First things first, you need to create the nonce and pass it to JavaScript:

1/**
2 * Enqueues the "my-script.js" file in both the frontend and dashboard.
3 *
4 * @return void
5 */
6function enqueue_my_script(): void {
7  // Enqueue the "my-script.js" file under version 1.0.0 with no dependencies.
8  wp_enqueue_script( 'my-script', '/path/to/my-script.js', array(), '1.0.0', true );
9
10  // Pass the ajax URL and the nonce to the JavaScript file.
11  wp_localize_script(
12    'my-script',
13    // "myData" can be called anything you want.
14    'myData',
15    array(
16      // We need the URL to the admin-ajax.php file in the frontend.
17      'ajaxUrl' => admin_url( 'admin-ajax.php' ),
18      // The parameter is the nonce action name.
19      'nonce'   => wp_create_nonce( 'update_job_nonce' ),
20    )
21  );
22}
23
24// Frontend hook.
25add_action( 'wp_enqueue_scripts', 'enqueue_my_script' );
26
27// Backend hook.
28add_action( 'admin_enqueue_scripts', 'enqueue_my_script' );
29

In this example we enqueued the JavaScript file in both frontend and dashboard, if this is not desirable then just leave the hook out you don't need. Now we need to send the nonce back to the server alongside the other form data:

1jQuery.ajax({
2  // This could also be a GET request, depending on your request.
3  method: 'POST',
4  data: {
5    action: 'update_job_action',
6    // We use "_ajax_nonce" because the WordPress function expects to find it
7    // under this key.
8    _ajax_nonce: myData.nonce,
9    // Here goes the other data...
10    jobName: 'Prince of all Saiyans',
11    salary: 9001
12  }
13});
14

And finally, we need a function which will handle the request above, but not before validating the nonce!

1/**
2 * Checks the nonce, then updates the job.
3 *
4 * @return void
5 */
6function my_plugin_update_job(): void {
7  // Make sure that the action name matches the action from the
8  // JavaScript file!
9  check_ajax_referer( 'update_job_action' );
10
11  // Update the existing job...
12}
13
14// This hook allows the request to be sent from the frontend.
15add_action( 'wp_ajax_nopriv_update_job_action', 'my_plugin_update_job' );
16
17// This hook allows the request to be sent from the dashboard.
18add_action( 'wp_ajax_update_job_action', 'my_plugin_update_job' );
19

In the example above we enabled the request for both the frontend and the dashboard.
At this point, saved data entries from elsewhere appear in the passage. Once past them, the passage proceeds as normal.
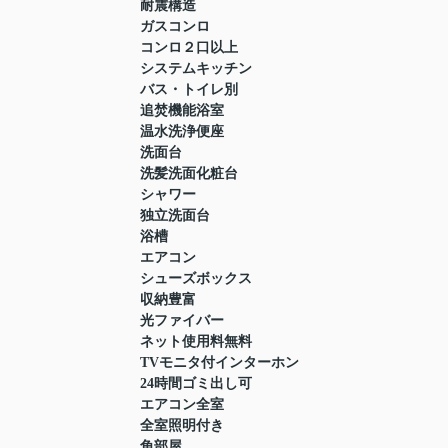
耐震構造
ガスコンロ
コンロ２口以上
システムキッチン
バス・トイレ別
追焚機能浴室
温水洗浄便座
洗面台
洗髪洗面化粧台
シャワー
独立洗面台
浴槽
エアコン
シューズボックス
収納豊富
光ファイバー
ネット使用料無料
TVモニタ付インターホン
24時間ゴミ出し可
エアコン全室
全室照明付き
角部屋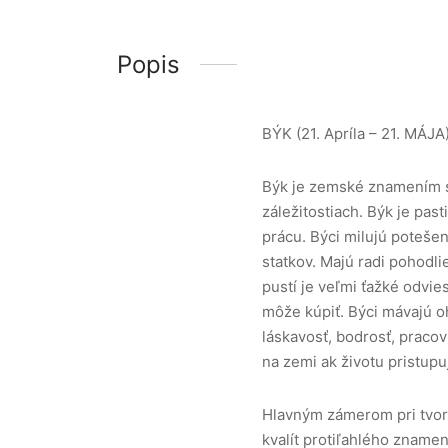
užov
í
Popis
BÝK (21. Apríla – 21. MÁJA
y pre zvieratá
Býk je zemské znamením st
záležitostiach. Býk je pas
prácu. Býci milujú poteše
statkov. Majú radi pohodli
pustí je veľmi ťažké odvies
môže kúpiť. Býci mávajú oh
láskavosť, bodrosť, pracov
na zemi ak životu pristupu
Hlavným zámerom pri tvorb
kvalít protiľahlého zname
If this is undesirable, then leave one of the hooks out.

Conclusion

In this day and age it's important to utilize every security feature at your disposal. WordPress' nonces are a simple and yet effective way of protecting your website against CSRF attacks. Remember, security is an ongoing process, so staying informed about best practices and keeping your WordPress core and plugins updated is crucial for maintaining a secure website.